这种方式仅安装了InternEvo项目,其依赖的软件包及子模块尚未安装。

也可以通过源码安装,将项目InternEvo及其依赖子模块,从 github 仓库中 clone 下来,命令如下:

git clone git@github.com:InternLM/InternEvo.git --recurse-submodules

It is recommended to build a Python-3.10 virtual environment using conda and install the required dependencies based on the requirements/ files:

conda create --name internevo-env python=3.10 -y
conda activate internevo-env
cd InternEvo
pip install -r requirements/torch.txt
pip install -r requirements/runtime.txt

安装 flash-attention (version v2.2.1):

cd ./third_party/flash-attention
python setup.py install
cd ./csrc
cd fused_dense_lib && pip install -v .
cd ../xentropy && pip install -v .
cd ../rotary && pip install -v .
cd ../layer_norm && pip install -v .
cd ../../../../

Install Apex (version 23.05):

cd ./third_party/apex
pip install -v --disable-pip-version-check --no-cache-dir --global-option="--cpp_ext" --global-option="--cuda_ext" ./
cd ../../

Environment Image

Users can use the provided dockerfile combined with docker.Makefile to build their own images, or obtain images with InternEvo runtime environment installed from https://hub.docker.com/r/internlm/internlm.

Image Configuration and Build

The configuration and build of the Dockerfile are implemented through the docker.Makefile.

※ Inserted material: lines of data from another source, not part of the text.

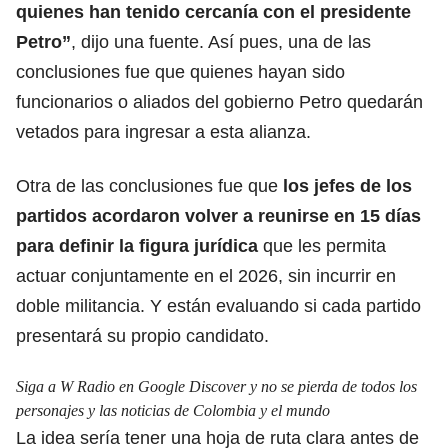
quienes han tenido cercanía con el
presidente
Petro
”
, dijo una fuente. Así pues, una de las
conclusiones fue que quienes hayan sido
funcionarios o aliados del gobierno Petro quedarán
vetados para ingresar a esta alianza.
Otra de las conclusiones fue que
los jefes de los
partidos acordaron volver a reunirse en 15 días
para definir
la figura jurídica
que les permita
actuar conjuntamente en el 2026, sin incurrir en
doble militancia. Y están evaluando si cada partido
presentará su propio candidato.
Siga a W Radio en Google Discover y no se pierda de todos los
personajes y las noticias de Colombia y el mundo
La idea sería tener una hoja de ruta clara antes de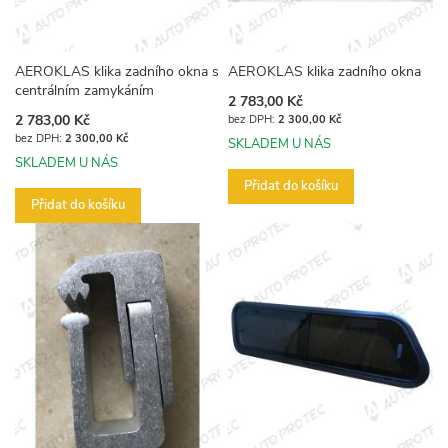
AEROKLAS klika zadního okna s
AEROKLAS klika zadního okna
centrálním zamykáním
2 783,00 Kč
2 783,00 Kč
2 300,00 Kč
2 300,00 Kč
SKLADEM U NÁS
SKLADEM U NÁS
Přidat do košíku
Přidat do košíku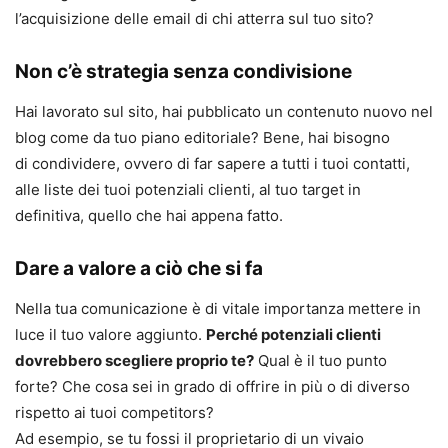
l’acquisizione delle email di chi atterra sul tuo sito?
Non c’è strategia senza condivisione
Hai lavorato sul sito, hai pubblicato un contenuto nuovo nel
blog come da tuo piano editoriale? Bene, hai bisogno
di condividere, ovvero di far sapere a tutti i tuoi contatti,
alle liste dei tuoi potenziali clienti, al tuo target in
definitiva, quello che hai appena fatto.
Dare a valore a ciò che si fa
Nella tua comunicazione è di vitale importanza mettere in
luce il tuo valore aggiunto.
Perché potenziali clienti
dovrebbero scegliere proprio te?
Qual è il tuo punto
forte? Che cosa sei in grado di offrire in più o di diverso
rispetto ai tuoi competitors?
Ad esempio, se tu fossi il proprietario di un vivaio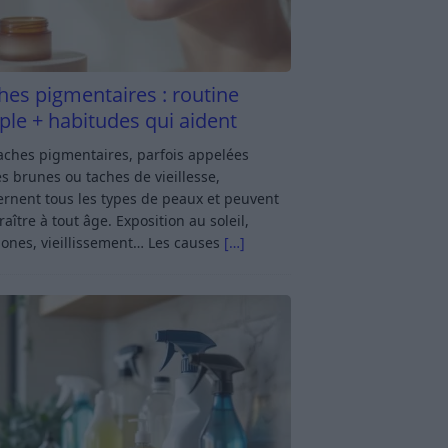
hes pigmentaires : routine
ple + habitudes qui aident
aches pigmentaires, parfois appelées
s brunes ou taches de vieillesse,
rnent tous les types de peaux et peuvent
aître à tout âge. Exposition au soleil,
ones, vieillissement… Les causes
[…]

To build the image, execute the following command in the root directory of InternEvo:

make -f docker.Makefile BASE_OS=centos7

In docker.Makefile, you can customize the basic image, environment version, etc., and the corresponding parameters can be passed directly through the command line. For BASE_OS, ubuntu20.04 and centos7 are respectively supported.

Pull Standard Image

The standard image based on ubuntu and centos has been built and can be directly pulled:

# ubuntu20.04
docker pull internlm/internlm:torch1.13.1-cuda11.7.1-flashatten1.0.5-ubuntu20.04
# centos7
docker pull internlm/internlm:torch1.13.1-cuda11.7.1-flashatten1.0.5-centos7

Run Container

For the local standard image built with dockerfile or pulled, use the following command to run and enter the container:

docker run --gpus all -it -m 500g --cap-add=SYS_PTRACE --cap-add=IPC_LOCK --shm-size 20g --network=host --name myinternlm internlm/internlm:torch1.13.1-cuda11.7.1-flashatten1.0.5-centos7 bash

The default directory in the container is /InternLM, please start training according to the Usage.